### HOW TO COMPLETE THIS TASK
Only one stretch of the data below is needed. Output the lines from the one with "Si tu hijo tiene problemas de salud, es" up to and including the one with "del médico.", exactly as they stand.
DATA EXCERPTS START
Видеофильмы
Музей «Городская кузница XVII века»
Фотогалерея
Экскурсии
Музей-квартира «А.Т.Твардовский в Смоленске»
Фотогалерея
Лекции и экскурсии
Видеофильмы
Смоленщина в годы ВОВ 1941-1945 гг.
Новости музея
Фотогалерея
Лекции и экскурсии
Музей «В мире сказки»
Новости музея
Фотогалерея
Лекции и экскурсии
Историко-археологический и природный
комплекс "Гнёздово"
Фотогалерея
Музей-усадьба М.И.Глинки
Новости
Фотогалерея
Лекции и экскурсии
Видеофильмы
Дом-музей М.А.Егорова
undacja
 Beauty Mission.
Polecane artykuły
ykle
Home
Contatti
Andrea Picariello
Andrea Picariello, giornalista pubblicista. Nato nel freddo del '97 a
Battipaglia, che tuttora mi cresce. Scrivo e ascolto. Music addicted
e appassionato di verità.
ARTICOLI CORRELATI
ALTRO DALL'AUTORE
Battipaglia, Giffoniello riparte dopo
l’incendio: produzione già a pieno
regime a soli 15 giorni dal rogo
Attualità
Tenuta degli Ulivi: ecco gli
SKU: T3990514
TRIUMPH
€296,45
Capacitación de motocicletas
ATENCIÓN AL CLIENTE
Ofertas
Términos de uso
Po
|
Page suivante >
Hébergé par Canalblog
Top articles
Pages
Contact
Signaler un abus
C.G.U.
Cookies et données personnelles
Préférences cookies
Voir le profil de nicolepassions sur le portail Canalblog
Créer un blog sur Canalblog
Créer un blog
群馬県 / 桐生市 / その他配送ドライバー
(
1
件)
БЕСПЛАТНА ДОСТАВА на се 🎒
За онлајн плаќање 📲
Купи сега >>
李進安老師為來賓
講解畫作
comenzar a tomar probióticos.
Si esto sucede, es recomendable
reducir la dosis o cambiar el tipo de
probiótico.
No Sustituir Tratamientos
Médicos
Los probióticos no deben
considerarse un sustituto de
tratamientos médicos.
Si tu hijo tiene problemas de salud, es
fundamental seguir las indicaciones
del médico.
DATA EXCERPTS END
DATA EXCERPTS START
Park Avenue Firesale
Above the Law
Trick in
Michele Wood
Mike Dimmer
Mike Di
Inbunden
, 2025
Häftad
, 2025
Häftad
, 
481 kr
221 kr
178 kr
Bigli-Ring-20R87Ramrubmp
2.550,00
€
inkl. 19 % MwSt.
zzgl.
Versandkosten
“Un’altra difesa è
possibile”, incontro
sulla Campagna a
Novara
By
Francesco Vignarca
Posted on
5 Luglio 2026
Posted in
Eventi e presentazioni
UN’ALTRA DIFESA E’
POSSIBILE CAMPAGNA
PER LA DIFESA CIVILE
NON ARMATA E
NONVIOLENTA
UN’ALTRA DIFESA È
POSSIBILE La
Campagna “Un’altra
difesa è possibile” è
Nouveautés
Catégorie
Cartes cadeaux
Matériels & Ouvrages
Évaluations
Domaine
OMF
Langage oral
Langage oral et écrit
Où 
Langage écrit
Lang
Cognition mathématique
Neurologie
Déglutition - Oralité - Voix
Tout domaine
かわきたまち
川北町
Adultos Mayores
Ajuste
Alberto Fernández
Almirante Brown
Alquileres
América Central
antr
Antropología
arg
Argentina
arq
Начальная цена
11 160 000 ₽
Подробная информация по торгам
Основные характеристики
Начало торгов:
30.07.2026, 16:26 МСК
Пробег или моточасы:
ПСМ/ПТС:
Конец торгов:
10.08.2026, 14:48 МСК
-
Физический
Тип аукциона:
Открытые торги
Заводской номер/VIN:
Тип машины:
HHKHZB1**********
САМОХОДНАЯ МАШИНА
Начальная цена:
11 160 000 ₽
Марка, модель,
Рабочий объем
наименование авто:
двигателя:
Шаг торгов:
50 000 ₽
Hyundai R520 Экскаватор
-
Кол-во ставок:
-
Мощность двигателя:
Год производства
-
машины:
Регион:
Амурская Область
DATA EXCERPTS END
### SOLUTION
Si tu hijo tiene problemas de salud, es
fundamental seguir las indicaciones
del médico.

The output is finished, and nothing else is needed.